Trudno wyobrazić sobie bardziej ekologiczny pojazd niż rower. Co jednak powiedzieć o rowerze, który jest zbudowany w 100 proc. z drewna?
Rowery, których pomysłodawcą jest Sławomir Weremkowicz z Białej Podlaskiej nie mają ani jednej śrubki, ani innego metalowego elementu. Pomimo tego – można nimi jeździć bez obaw o to, że się rozpadną.
Konstrukcje powstają z drewna dębowego, jesionowego, bukowego z grabiny oraz ze sklejki. Pan Sławomir wykorzystuje też w konstruowaniu rowerów drewno drzew owocowych. Używa prostych narzędzi stolarskich – młotków, pił i dłut. Z drewna wykonane są wszystkie elementy, łącznie z siodełkiem i łańcuchem.

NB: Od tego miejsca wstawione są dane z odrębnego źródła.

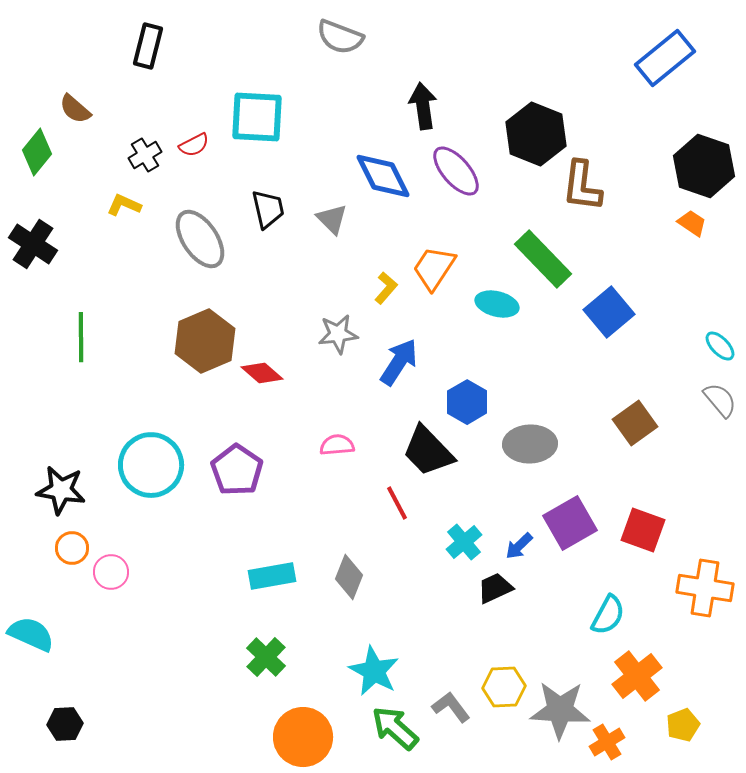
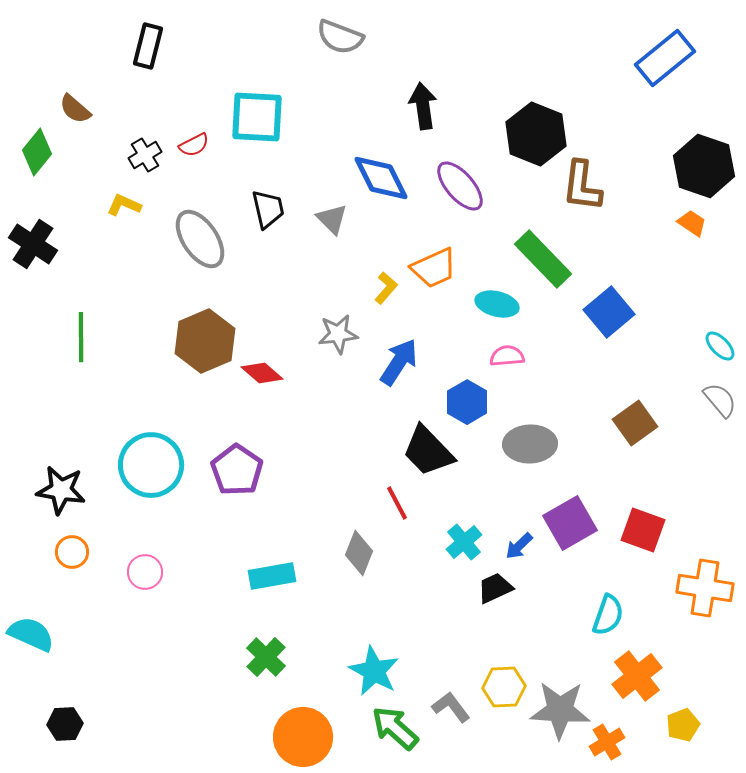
purple ellipse at (456, 171): moved 4 px right, 15 px down
blue diamond at (383, 176): moved 2 px left, 2 px down
orange trapezoid at (434, 268): rotated 147 degrees counterclockwise
pink semicircle at (337, 445): moved 170 px right, 89 px up
orange circle at (72, 548): moved 4 px down
pink circle at (111, 572): moved 34 px right
gray diamond at (349, 577): moved 10 px right, 24 px up
cyan semicircle at (608, 615): rotated 9 degrees counterclockwise
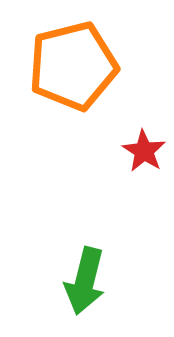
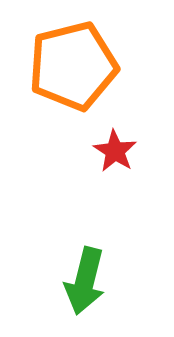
red star: moved 29 px left
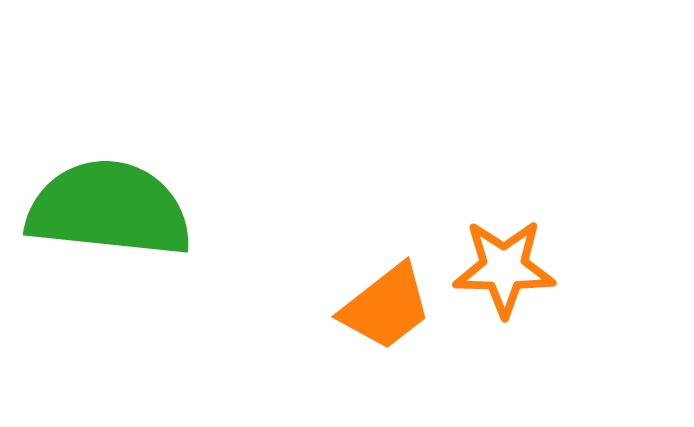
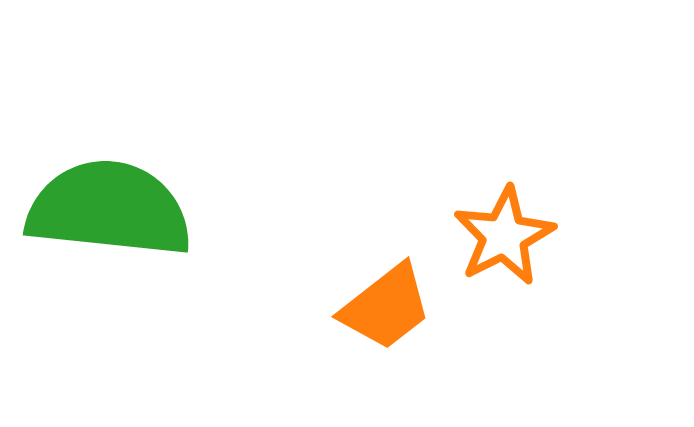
orange star: moved 32 px up; rotated 28 degrees counterclockwise
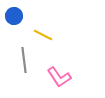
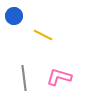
gray line: moved 18 px down
pink L-shape: rotated 140 degrees clockwise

Autor niezwykłych rowerów wzoruje się na dawnych wynalazcach – drewniane rowery projektował Leonardo da Vici, a w 1790 roku francuski hrabia William de Sivrac skonstruował pierwszą drewnianą… biegówkę.
Aby powstał jeden rower z drewna potrzeba około roku do półtora. Wszystkie części roweru zostają następnie poddane konserwacji. Z okazji swoich sześćdziesiątych urodzin pan Sławomir wykonał prosty mały drewniany rower, przygotowany na dłuższe podróże. Kolekcję pana Sławomira można oglądać podczas regionalnych wystaw.